Extracting and analyzing relevant medical information from large-scale databases such as biobanks poses considerable challenges. To exploit such ‘big data’, past attempts have focused on large sampling algorithms that model individual data points. However, since these algorithms sample the entire dataset millions of times, their theoretically very high level of precision comes at a prohibitive computational cost and therefore remains unattainable. To overcome this, scientists previously developed approaches that sacrifice accuracy for speed.
In a bid to optimize precision and performance, researchers from the groups of Matthew Robinson and Marco Mondelli at the Institute of Science and Technology Austria (ISTA) developed an algorithm that can extract and analyze information from the world’s most extensive biobank with unprecedented accuracy and speed. Ultimately, their method, presented here using the model complex trait of human height, could advance personalized medicine in the context of diagnostics—and even further forensics.

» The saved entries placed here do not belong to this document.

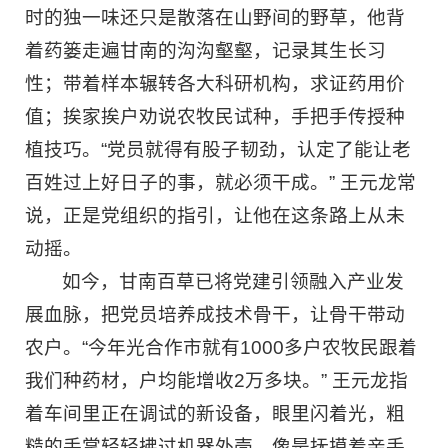
时的独一味还只是散落在山野间的野草，他背
着药篓走遍甘南的沟沟壑壑，记录其生长习
性；带着样本辗转各大科研机构，求证药用价
值；挨家挨户劝说农牧民试种，手把手传授种
植技巧。“党员就得有股子韧劲，认定了能让老
百姓过上好日子的事，就必须干成。” 王元龙常
说，正是党组织的指引，让他在这条路上从未
动摇。
如今，甘南百草已将党建引领融入产业发
展血脉，把党员培养成技术骨干，让骨干带动
农户。“今年光合作市就有1000多户农牧民跟着
我们种药材，户均能增收2万多块。” 王元龙指
着车间里正在调试的新设备，眼里闪着光，粗
糙的手掌轻轻拂过机器外壳，像是抚摸着亲手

Algorithmic innovation using human height
The team’s approach draws on the recently established mathematical framework known as “approximate message passing” (AMP), to which Mondelli has made significant contributions. Their new method, dubbed “genomic Vector Approximate Message Passing” or gVAMP, enhances the framework’s ability to extract complex information from the dataset at hand.
“Whereas other methods tend to analyze one snippet at a time before combining the results, gVAMP functions as a ‘joint estimation’ method. Therefore, it provides a detailed overview of the effects on a trait in the context of all variants across massive-scale genetic datasets,” says ISTA PhD student Al Depope, the study’s first author. “We can speak of an algorithmic innovation.”

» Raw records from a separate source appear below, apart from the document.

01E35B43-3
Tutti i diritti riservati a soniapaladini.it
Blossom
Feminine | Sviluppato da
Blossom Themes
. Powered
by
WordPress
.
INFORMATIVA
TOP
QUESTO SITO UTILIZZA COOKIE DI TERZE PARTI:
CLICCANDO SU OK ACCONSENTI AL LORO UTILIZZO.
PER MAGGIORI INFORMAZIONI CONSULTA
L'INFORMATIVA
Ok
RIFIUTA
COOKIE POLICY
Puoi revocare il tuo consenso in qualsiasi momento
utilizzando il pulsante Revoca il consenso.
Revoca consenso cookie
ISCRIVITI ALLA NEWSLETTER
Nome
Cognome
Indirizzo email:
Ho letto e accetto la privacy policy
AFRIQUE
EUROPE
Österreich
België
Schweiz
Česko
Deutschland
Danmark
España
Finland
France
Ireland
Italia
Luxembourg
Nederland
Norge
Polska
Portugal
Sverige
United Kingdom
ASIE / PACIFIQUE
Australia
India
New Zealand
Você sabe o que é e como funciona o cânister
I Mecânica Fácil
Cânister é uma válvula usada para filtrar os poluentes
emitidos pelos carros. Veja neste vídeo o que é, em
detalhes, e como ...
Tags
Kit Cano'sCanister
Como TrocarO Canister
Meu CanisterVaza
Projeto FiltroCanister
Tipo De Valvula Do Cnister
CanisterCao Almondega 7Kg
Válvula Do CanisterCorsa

To develop their method, the team chose human height, an established model for the genetic analysis of complex traits.
“Examining human height allowed us to explore the limits of computational scalability with gVAMP, both in the number of genome sequences as well as the number of variants involved,” says Depope.
Indeed, the trait is influenced by a whopping 17 million variants, which the team could analyze simultaneously in hundreds of thousands of whole-genome sequences from anonymized volunteers contained in the UK Biobank, the world's most comprehensive dataset of biological, health, and lifestyle information.
“What I find particularly important is the interpretability of our algorithm when applied in biology. In addition to allowing us to predict people’s height from their DNA more accurately than before, it also allows us to pinpoint the specific DNA regions involved,” says ISTA postdoc and co-author Jakub Bajzik.
Outperforming existing methods
When gVAMP predicts human height and the contribution of individual genetic variants, the algorithm creates this data for the first time. As a result, there is no pre-existing data on human height against which to benchmark the method. “Essentially, the question here is ‘how do we know that gVAMP picked out the true variants?’” Depope explains.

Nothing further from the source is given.